The answer should be an exact repeat of the stretch of material below from the line containing "experience - LEEVANS hanger" through the line containing "obtaining good promotion".

§ **Supplied material**:
▼
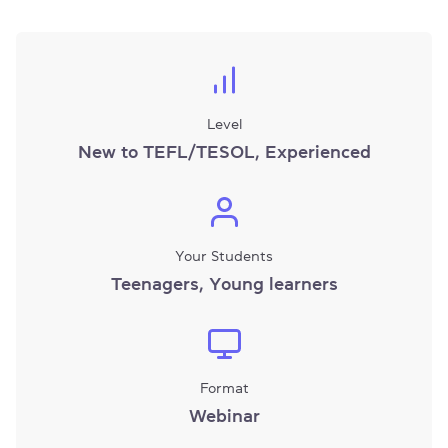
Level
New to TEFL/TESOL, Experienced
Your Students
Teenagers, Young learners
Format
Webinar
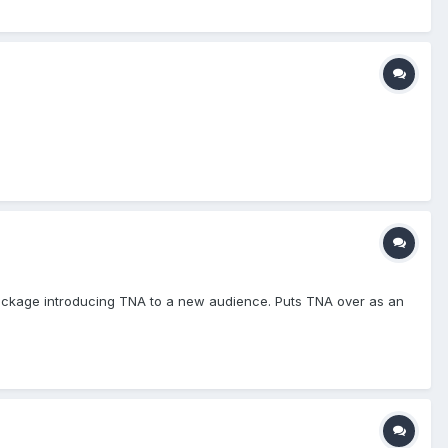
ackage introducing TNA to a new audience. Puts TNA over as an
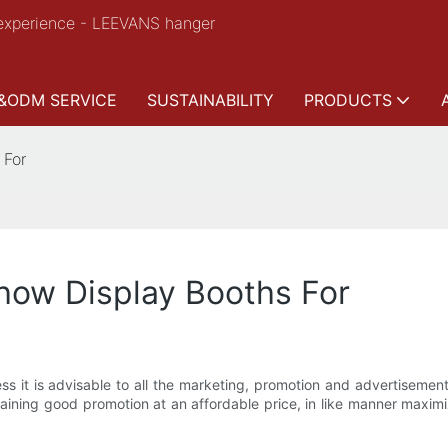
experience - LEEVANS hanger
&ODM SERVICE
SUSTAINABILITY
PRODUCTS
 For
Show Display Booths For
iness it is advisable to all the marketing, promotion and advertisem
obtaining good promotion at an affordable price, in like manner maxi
▲
▼
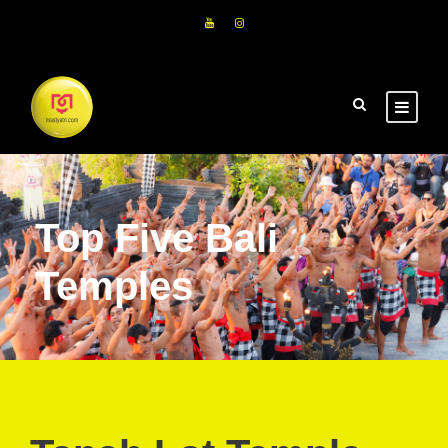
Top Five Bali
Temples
▲
▼
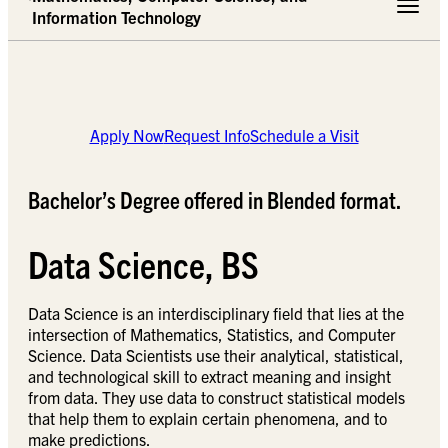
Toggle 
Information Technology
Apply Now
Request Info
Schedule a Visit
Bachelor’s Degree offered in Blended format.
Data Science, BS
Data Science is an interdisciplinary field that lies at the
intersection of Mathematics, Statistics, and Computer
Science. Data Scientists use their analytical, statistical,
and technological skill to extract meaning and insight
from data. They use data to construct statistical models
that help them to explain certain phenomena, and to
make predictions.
▲
§ **Written answer**:
experience - LEEVANS hanger
&ODM SERVICE
SUSTAINABILITY
PRODUCTS
 For
Show Display Booths For
iness it is advisable to all the marketing, promotion and advertisem
obtaining good promotion at an affordable price, in like manner maxi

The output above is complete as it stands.